FAO-EU FLEGT Programme

Myanmar: Towards legal community- and smallholder- timber production

International conservation charity Fauna & Flora International (FFI) is working to develop opportunities for legal community and smallholder timber production and improve Community Forestry (CF) and smallholder timber revenues in Myanmar. The Project is assessing the opportunities for and constraints to legal community and smallholder timber production, developing guidelines and recommendations to improve CF and has already begun piloting some of these suggestions in target communities in northern Kachin state and the Tanintharyi region in the far south of the country.

In the buffer zone bordering Tanintharyi Nature Reserve, in Dawei district, for example, Local Forest User Groups learnt about Sustainable Forest Management (SFM) concepts and how to conduct a simple forest inventory; this was tested in the Hnan Kyae village community forest in Ye Phyu Township, Dawei district. The training session will help forest managers identify which trees can be harvested without compromising the long-term productive value of the forest.

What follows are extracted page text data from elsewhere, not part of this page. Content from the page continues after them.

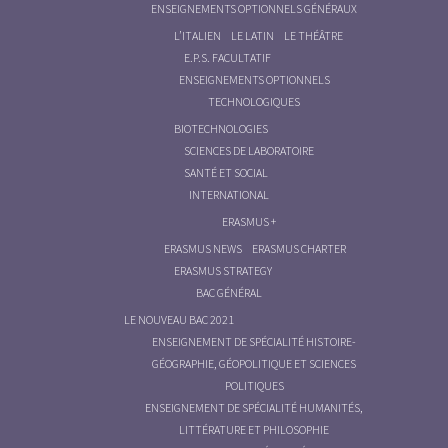
ENSEIGNEMENTS OPTIONNELS GÉNÉRAUX
L’ITALIEN
LE LATIN
LE THÉÂTRE
E.P.S. FACULTATIF
ENSEIGNEMENTS OPTIONNELS
TECHNOLOGIQUES
BIOTECHNOLOGIES
SCIENCES DE LABORATOIRE
SANTÉ ET SOCIAL
INTERNATIONAL
ERASMUS +
ERASMUS NEWS
ERASMUS CHARTER
ERASMUS STRATEGY
BAC GÉNÉRAL
LE NOUVEAU BAC 2021
ENSEIGNEMENT DE SPÉCIALITÉ HISTOIRE-
GÉOGRAPHIE, GÉOPOLITIQUE ET SCIENCES
POLITIQUES
ENSEIGNEMENT DE SPÉCIALITÉ HUMANITÉS,
LITTÉRATURE ET PHILOSOPHIE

The training tested a new, low-input concept for a simplified inventory method that can be learnt by community forest managers in about an hour, the results of which can be analysed by the group manually, without need for support. The method has proved so popular that trainees in Kachin state have already undertaken full inventories in ten community forests, providing the first ever township-level overview of the productive capacity of CF.

Until now CF in Myanmar has largely been perceived as a subsistence activity, but sale of sustainably and legally harvested products is already practiced in other countries in the region and has potential to help fund SFM.

“FFI has been supporting community forestry in Myanmar for several years, through direct implementation and evidence-based policy advice. CF clearly holds great potential for sustainable rural development and biodiversity conservation in the country,” explains Mark Grindley, Terrestrial Programme Technical Advisor/FLEGT Project Manager.
"This project takes advantage of EU FLEGT programme support to further strengthen CF by looking at how legal, sustainable timber trade can help cover management costs and increase financial incentives to CF managers, and ultimately support further expansion of this promising initiative", adds Grindley. It has also raised the profile of CF legality in the upcoming FLEGT negotiations, as well as forest sector reform in Myanmar more widely. Above all, the project’s efforts have the potential to generate substantial income for local communities and thereby improve lives and livelihoods".
Recent Government interest in FLEGT moreover is providing an unprecedented opportunity to clarify community rights over Community Forest (CF) timber and in turn promote the expansion and sustainability of CF, including fostering the growing momentum for improving the commercial prospects of CF and CF timber. In this context, the project is providing input into the revision of the main legal instrument for CF, the “CF Instruction”, and is drafting CF management guidelines based on experiences from neighbouring countries, thereby filling an obvious gap as clear guidance for CF managers that has not existed since the Instruction was promulgated in 1995.

The National Community Forestry (CF) Instruction in Myanmar (1995) provides communities the opportunity for 30 year licenses to manage state forests lands for natural forest protection, mixed agroforestry and timber production systems. However, the Government currently provides no clear guidance on CF management, or guidelines on harvesting, marking and chain of custody guidelines for CF timber. The Government’s recent declared interest in FLEGT issues and the initiation of the VPA process is an opportunity to provide clarity on these issues.

Forest inventory training – understood as the systematic collection of data and forest information for assessment and the corresponding estimate of the value and possible uses of timber – is viewed as a key conduit towards sound forest monitoring, transparency, traceability and good governance more broadly. It is equally an important facet required to sustain ecosystems, so that harvesting can be planned to avoid damage to the forest structure and the removal of more wood that can be sustainably produced.